A Deeper Look at the Evernorth Vitality Index: A Next Generation Measure of Whole Person Health


Over the last few years, the impact of diminished health on personal, professional, and social lives crystalized the need for a more substantive approach to health – one that values, promotes, and prioritizes good health while also treating sickness and disease. Evernorth’s relentless focus on improving health care led us to the world’s leading expert on the science of vitality, psychologist Dr. Richard Ryan.

Dr. Ryan pioneered the measurement of vitality in 1997 with the Subjective Vitality Scales (SVS), a six-item survey tool used to gauge vitality levels across populations. His research, and the work of others, links subjective vitality levels to positive mental and physical health outcomes, better work outcomes, a positive disposition, and a stronger sense of self-worth and purpose. Subjective vitality stands out as a measure of health because it is an inner resource readily available to everyone, and it is supported by more than 25 years of academic research.

Vitality is not a fixed state of being; rather, it conveys an active approach to living that can be improved or depleted. Individuals, employers, and health care providers have the power to influence vitality and make a direct impact on health and productivity. Until now, however, payers, providers, and plan sponsors have done little to help people understand how to access and improve this critical resource within themselves. Increasing the understanding of vitality through the expansive lens of whole person health will open doors to small and large improvements to well-being at individual and population levels.

To fill this critical gap, we partnered with Dr. Ryan to develop the Evernorth Vitality Index (EVI), a first-of-its-kind measure that builds upon decades of academic theory and other data, and commissioned a study by Morning Consult to better understand the levels of vitality in the United States.

What Makes the Evernorth Vitality Index Valuable?

Our approach to vitality extends beyond individual energy and represents a comprehensive view of one’s capacity to live with health, strength, and energy. To demonstrate and measure the impact of vitality, we developed a differentiated tool that quantifies the multiple, interrelated dimensions of health as well as an individual’s ability to manage those dimensions. This tool combines the leading academic scale, the SVS, with newly developed subscales, and is anchored in Self-Determination Theory (SDT). The SDT presents three basic human needs that, when fulfilled, motivate, engage, and drive optimal wellness: autonomy, competence, and relatedness.
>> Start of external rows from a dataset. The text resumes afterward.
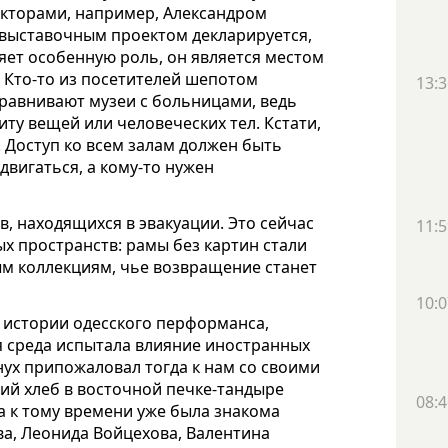
екторами, например, Александром
выставочным проектом декларируется,
яет особенную роль, он является местом
 Кто-то из посетителей шепотом
13:3
равнивают музеи с больницами, ведь
ту вещей или человеческих тел. Кстати,
 Доступ ко всем залам должен быть
двигаться, а кому-то нужен
, находящихся в эвакуации. Это сейчас
11:5
х пространств: рамы без картин стали
м коллекциям, чье возвращение станет
10:0
 истории одесского перформанса,
ая среда испытала влияние иностранных
ух припожаловал тогда к нам со своими
ий хлеб в восточной печке-тандыре
08:4
а к тому времени уже была знакома
а, Леонида Войцехова, Валентина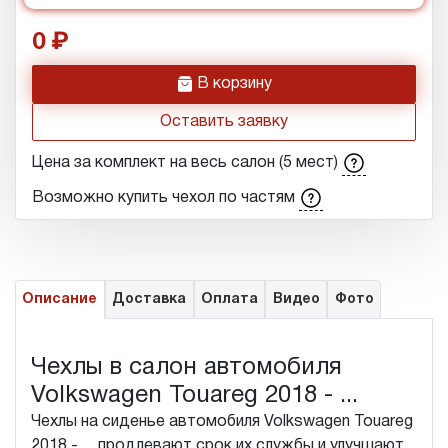
0
h
В корзину
Оставить заявку
Цена за комплект на весь салон (5 мест)
Возможно купить чехол по частям
Описание
Доставка
Оплата
Видео
Фото
Чехлы в салон автомобиля
Volkswagen Touareg 2018 - ...
Чехлы на сиденье автомобиля Volkswagen Touareg
2018 - ... продлевают срок их службы и улучшают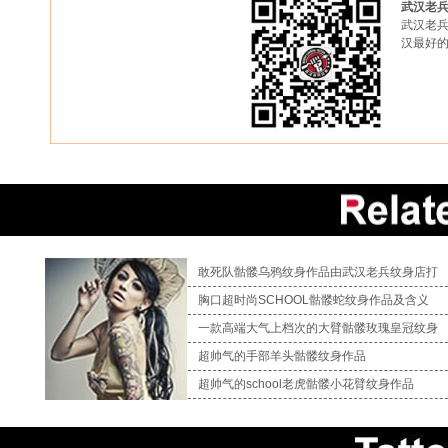
武汉老
武汉老兵
汉最好
敢死队骷髅乌鸦纹身作品由武汉老兵纹身店打
胸口超时尚SCHOOL骷髅蛇纹身作品及含义
一款高端大气上档次的大臂骷髅玫瑰皇冠纹身
超帅气的手部羊头骷髅纹身作品
超帅气的school老虎骷髅小花臂纹身作品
The EVI does more than measure current health and behaviors. It delves deeper to look at individuals’ impressions of their own agency across the dimensions of health. This means that even individuals experiencing chronic health conditions or financial hardship can experience vitality, and improving their vitality would likely help manage those situations. It also means that physically healthier individuals or those with strong social connectivity can experience lower vitality. They too can benefit from actions designed to increase their vitality. The EVI also allows for the identification of opportunities across the dimensions of health for enhancing vitality and enables better understanding of how individuals living with disease or suboptimal personal, financial, or environmental conditions can live a happy and healthy life.

How We Plan To Use the Evernorth Vitality Index

Just as unequal challenges and circumstances result in well-documented disparities in physical health, there are notable disparities in EVI levels. We acknowledge the disparities that exist today, and seeing them reflected in the EVI data is confirmation of the efficacy of this measure across demographics and other social determinants of health.

As a next-generation measure of whole person health, the EVI’s applications are profound and far-reaching. It can be utilized to track vitality levels over time and to provide a path to understand and influence what enhances vitality for an individual or a population.

Current research provides a wealth of evidence that the EVI can serve as an effective measure for workforce health. In the future, applying the EVI in an employer population will complement and enhance other performance metrics while informing workplace strategies, from education and resources to employee engagement to health and well-being programs and benefits. Our organization will continue to deploy the EVI to better understand changes in vitality over time.

EVI Output and Reporting

Cigna Corp. commissioned Morning Consult to survey more than 10,000 U.S. adults using the 10-item Evernorth Vitality Index. We benchmarked the data across key demographics, health status, residential and work environments, and more.

The EVI produces a score on a scale from 0 to 100, which should be viewed as an indicator of well-being that can fluctuate along with an individual’s satisfaction with how their basic needs are met. The values fall into three categories, low, medium and high: Low vitality refers to individual scores from 0 to 49, medium vitality is 50-85, and high vitality is 86-100.